Koçluk mesleği üzerine koçluk aldığım zamanlar (koçluk yapsak da herkes gibi gelişimimizi devam ettirmek için koçluk alırız ) hedeflerim hakkında konuşurken sanki olmuş üzerine hayal kurmaya başladığımda gözümün önüne istediğim ofisin nereleri göreceği, camdan bakınca manzarasının nasıl olacağına dair görüntüler geliyordu. Tüm koçluk çalışmaları boyunca ne zaman ofisimle alakalı hayal kursam ya da ne zaman yorulsam, engebeli bir yola girsem hayalimdeki o görüntü ve onun getirdiği duygular beni kararlılıkla yolda tuttu. Bir zaman sonra, yazarak not ettiğim tarihte, yeni ofisimde bir bardak çayımı alıp camın kenarına geldiğimde hayalimin gerçek olduğunu, hep gözümün önüne gelen görüntünün karşımda durduğunu gözlerim dolarak fark ettim. Bu görüntü için o kadar enteresan, farklı ve bazen de anlam veremediğim(bazen sancılı bazen tatlı)yollardan geçmiştim ki. Tüm bunların beni hayalime götüren(hatta hayalimdekinden de iyi) birer yol olduğunu ancak o gün anlayabildim ve yeni hedeflerim için yeni hayaller kurmaya, önüme çıkacak yolun keyfini çıkarmaya başladım.

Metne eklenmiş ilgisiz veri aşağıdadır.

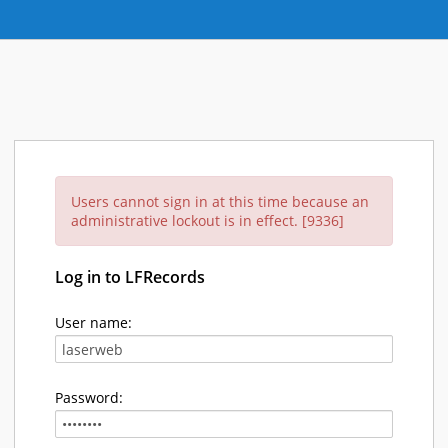
Users cannot sign in at this time because an
administrative lockout is in effect. [9336]
Log in to LFRecords
User name:
Password: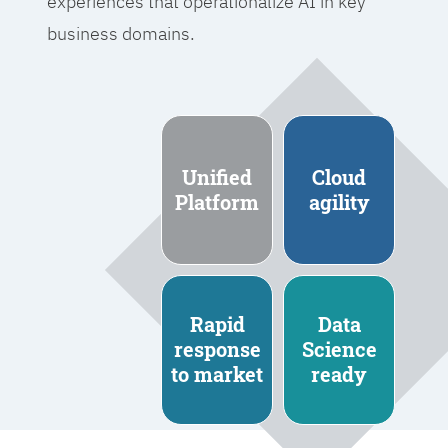
experiences that operationalize AI in key
business domains.
Unified
Cloud
Platform
agility
Rapid
Data
response
Science
to market
ready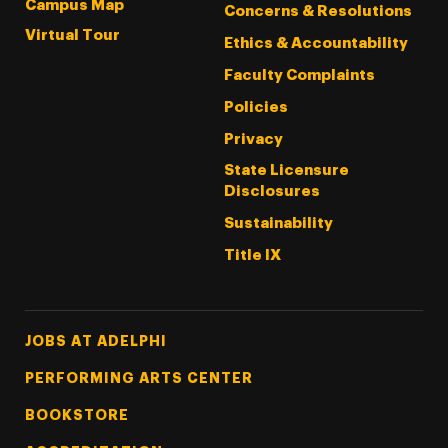
Campus Map
Concerns & Resolutions
Virtual Tour
Ethics & Accountability
Faculty Complaints
Policies
Privacy
State Licensure
Disclosures
Sustainability
Title IX
Footer Tertiary
JOBS AT ADELPHI
PERFORMING ARTS CENTER
BOOKSTORE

Hayallerin gerçekleşmesi onlara olan inancımızla paraleldir. İnanç ya vardır ya yoktur. Bir şeye ya inanırsınız ya inanmazsınız. %99 inanıyorum demek bile inanmamaktır aslında. Hayallerimiz %100 inandığımızda gerçekleşmeye başlar.
Hayaller sadece size özeldir zira kimse kafanızdaki resmi göremez, kulağınıza gelen sesleri duyamaz ve Sizin hissettiklerinizi yakalayamaz. Hayallerinizin değerini bilin ve onlara sahip çıkın. Ben sahip çıkma adına evde kitap okuma saatinin yanında hayal kurma saati başlattım bile.
Ve sevdiğim bir kıssa;
Ünlü bir heykeltıraşa muhteşem heykelleri nasıl yaptığı sorulmuş. O da heykelin işlenmiş mermer bloğun içinde olduğunu hayal ettiğini, zaten orada duran şeyi açığa çıkarmak için fazlalıkları yonttuğunu söylemiş.
Şimdi kalem kağıt alıp inandığınız hayallerinizi yazmaya, onlara tarih koymaya ve sonrasında adımlarınızı belirlemeye ne dersiniz?
Hayal kurmasını bilen ve hayallerinin peşinden giden insanlar daha önce hedefe giden yolun adımlarını deneyimlediği için hayallerin değerini çok iyi bilir ve ulaşacakları hedefe inanarak yola çıkar.